_Work order_
The required output is a copy of each line in the material below that includes "label".

(Records for this exercise)

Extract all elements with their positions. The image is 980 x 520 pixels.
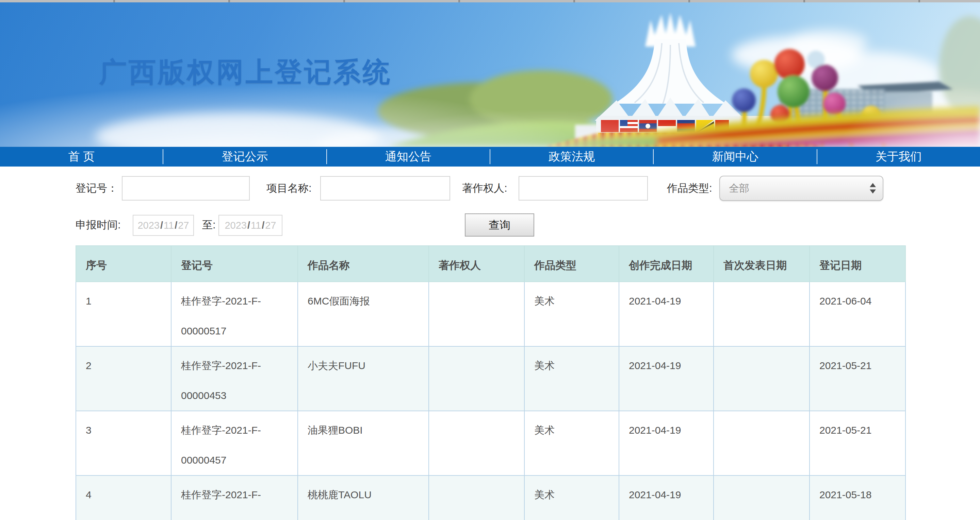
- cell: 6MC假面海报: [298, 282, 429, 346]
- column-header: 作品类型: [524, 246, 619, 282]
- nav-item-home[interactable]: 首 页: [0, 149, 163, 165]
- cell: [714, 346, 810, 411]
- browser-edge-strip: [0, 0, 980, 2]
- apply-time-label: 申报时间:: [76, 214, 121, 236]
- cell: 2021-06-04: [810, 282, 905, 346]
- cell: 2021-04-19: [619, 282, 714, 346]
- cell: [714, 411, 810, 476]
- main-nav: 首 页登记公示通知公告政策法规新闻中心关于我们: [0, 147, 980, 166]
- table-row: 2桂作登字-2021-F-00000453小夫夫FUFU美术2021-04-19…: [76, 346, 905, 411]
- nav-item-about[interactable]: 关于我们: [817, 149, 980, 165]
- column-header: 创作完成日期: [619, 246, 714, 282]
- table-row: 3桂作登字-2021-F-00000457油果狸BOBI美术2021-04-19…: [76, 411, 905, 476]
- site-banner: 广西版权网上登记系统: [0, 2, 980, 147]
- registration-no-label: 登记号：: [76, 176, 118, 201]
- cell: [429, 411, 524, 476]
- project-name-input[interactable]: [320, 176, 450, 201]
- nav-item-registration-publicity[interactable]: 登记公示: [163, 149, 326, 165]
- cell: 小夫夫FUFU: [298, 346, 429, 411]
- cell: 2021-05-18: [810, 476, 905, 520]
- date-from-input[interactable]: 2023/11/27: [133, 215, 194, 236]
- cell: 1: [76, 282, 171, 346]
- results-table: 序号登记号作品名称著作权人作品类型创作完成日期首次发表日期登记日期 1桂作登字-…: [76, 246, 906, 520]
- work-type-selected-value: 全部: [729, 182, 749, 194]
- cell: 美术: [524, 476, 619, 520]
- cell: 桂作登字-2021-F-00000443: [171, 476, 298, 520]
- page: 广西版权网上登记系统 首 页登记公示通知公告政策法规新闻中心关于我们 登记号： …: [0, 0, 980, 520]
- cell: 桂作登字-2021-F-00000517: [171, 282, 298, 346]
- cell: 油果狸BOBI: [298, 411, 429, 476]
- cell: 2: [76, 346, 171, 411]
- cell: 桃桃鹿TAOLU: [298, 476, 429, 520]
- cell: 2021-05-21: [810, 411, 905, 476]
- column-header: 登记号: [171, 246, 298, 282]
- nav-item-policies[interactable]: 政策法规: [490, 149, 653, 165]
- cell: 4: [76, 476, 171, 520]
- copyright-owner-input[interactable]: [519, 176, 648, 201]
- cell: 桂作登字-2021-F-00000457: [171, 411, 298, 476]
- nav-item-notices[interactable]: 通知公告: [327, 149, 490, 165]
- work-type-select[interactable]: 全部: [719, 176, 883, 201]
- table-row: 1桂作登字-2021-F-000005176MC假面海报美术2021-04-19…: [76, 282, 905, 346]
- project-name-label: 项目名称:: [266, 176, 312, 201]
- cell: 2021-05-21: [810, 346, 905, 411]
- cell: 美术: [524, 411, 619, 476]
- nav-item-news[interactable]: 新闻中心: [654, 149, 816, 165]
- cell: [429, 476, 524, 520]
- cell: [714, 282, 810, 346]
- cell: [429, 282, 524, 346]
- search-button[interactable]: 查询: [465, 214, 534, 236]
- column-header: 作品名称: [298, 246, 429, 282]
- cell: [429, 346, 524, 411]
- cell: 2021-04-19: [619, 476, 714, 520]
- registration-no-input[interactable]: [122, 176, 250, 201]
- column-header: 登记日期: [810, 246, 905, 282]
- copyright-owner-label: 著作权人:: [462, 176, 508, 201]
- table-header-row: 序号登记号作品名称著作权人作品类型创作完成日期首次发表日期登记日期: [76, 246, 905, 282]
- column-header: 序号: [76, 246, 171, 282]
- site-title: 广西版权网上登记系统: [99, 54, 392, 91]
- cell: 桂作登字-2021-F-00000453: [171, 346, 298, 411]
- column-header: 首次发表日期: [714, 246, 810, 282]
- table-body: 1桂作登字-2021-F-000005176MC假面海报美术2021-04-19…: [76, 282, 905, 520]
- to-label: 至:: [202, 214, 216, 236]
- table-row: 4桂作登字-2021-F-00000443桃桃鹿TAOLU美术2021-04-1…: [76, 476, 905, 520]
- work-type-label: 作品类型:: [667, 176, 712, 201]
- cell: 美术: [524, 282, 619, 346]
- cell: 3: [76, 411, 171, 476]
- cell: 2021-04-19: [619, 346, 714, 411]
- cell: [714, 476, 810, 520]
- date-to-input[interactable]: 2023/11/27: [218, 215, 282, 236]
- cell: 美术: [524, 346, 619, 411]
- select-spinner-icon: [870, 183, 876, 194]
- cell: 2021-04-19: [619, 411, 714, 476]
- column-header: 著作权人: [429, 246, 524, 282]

(End Records for this exercise)

_Answer section_
- apply-time-label: 申报时间:: [76, 214, 121, 236]
- registration-no-label: 登记号：: [76, 176, 118, 201]
- project-name-label: 项目名称:: [266, 176, 312, 201]
- copyright-owner-label: 著作权人:: [462, 176, 508, 201]
- to-label: 至:: [202, 214, 216, 236]
- work-type-label: 作品类型:: [667, 176, 712, 201]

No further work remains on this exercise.